Inventories news sends oil prices lower

Oil inventories are at their highest level in over 20 years in the developed world, according to the International Energy Agency in a report on Tuesday. The reason for the increase in stockpiles, according to the agency, was high prices that are slowing down consumption. In consequence, the IEA has revised its prediction for demand growth around the world downward by 10,000 barrels per day to 1.24 million barrels per day. Still, according to an analyst at the Agency, the overflowing stockpiles - which have led to speculation that storage capacity is nearly all in use - do not mean an oil glut.
While demand was down in May in Europe and many parts of Asia, the world’s two biggest consumers of oil and oil products, the US and China, saw demand increase during the month. With oil demand at approximately 85 million barrels per day at present, 15 percent more than the daily average nearly a decade ago, larger stockpiles are said to be necessary in case of supply disruptions.

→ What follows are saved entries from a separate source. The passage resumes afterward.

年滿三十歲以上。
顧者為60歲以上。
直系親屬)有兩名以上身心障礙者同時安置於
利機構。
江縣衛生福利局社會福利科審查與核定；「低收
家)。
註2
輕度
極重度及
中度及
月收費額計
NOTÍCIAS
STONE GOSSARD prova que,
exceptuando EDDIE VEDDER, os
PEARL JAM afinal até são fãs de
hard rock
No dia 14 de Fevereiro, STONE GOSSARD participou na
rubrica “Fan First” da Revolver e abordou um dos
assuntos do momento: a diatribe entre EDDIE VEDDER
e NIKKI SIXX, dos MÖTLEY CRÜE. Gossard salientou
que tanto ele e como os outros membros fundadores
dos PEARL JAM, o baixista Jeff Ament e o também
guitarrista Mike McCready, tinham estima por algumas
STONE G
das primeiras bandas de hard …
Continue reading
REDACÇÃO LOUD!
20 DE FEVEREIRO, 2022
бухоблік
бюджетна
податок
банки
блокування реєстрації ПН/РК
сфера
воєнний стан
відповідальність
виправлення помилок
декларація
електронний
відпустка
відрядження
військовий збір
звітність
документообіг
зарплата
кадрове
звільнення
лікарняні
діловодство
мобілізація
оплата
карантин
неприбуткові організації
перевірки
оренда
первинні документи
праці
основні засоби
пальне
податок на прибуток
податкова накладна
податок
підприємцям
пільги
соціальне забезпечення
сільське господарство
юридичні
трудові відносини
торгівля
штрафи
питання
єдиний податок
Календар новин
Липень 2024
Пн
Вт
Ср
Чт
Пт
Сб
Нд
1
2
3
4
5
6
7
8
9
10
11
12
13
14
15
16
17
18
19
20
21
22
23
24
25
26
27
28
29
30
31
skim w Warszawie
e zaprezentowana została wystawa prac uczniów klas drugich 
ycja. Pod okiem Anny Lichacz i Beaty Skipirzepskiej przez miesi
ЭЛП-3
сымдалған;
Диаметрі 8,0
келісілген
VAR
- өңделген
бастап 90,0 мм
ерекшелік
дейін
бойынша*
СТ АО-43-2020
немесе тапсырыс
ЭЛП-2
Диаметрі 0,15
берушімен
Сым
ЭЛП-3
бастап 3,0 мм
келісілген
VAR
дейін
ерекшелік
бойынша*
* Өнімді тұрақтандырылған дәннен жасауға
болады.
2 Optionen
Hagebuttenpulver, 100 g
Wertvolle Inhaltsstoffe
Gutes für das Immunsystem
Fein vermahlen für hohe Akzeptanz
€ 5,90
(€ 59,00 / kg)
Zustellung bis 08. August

Even with the higher inventories now, according to the IEA, oil stored in Organization of Economic Co-operation and Development nations would cover 54 days of demand, while the same amount would have covered 59 days of demand 8 years ago.
The new data on inventories from the IEA sent crude oil prices down during the day. July contract Brent crude on the International Petroleum Exchange was down $1.02 in early afternoon in London, to $67.91 per barrel. Meanwhile, West Texas Intermediate crude for July delivery was down 87 cents in early electronic trading, to $69.47 per barrel. The WTI decline was on top of a $1.27 decline on Monday.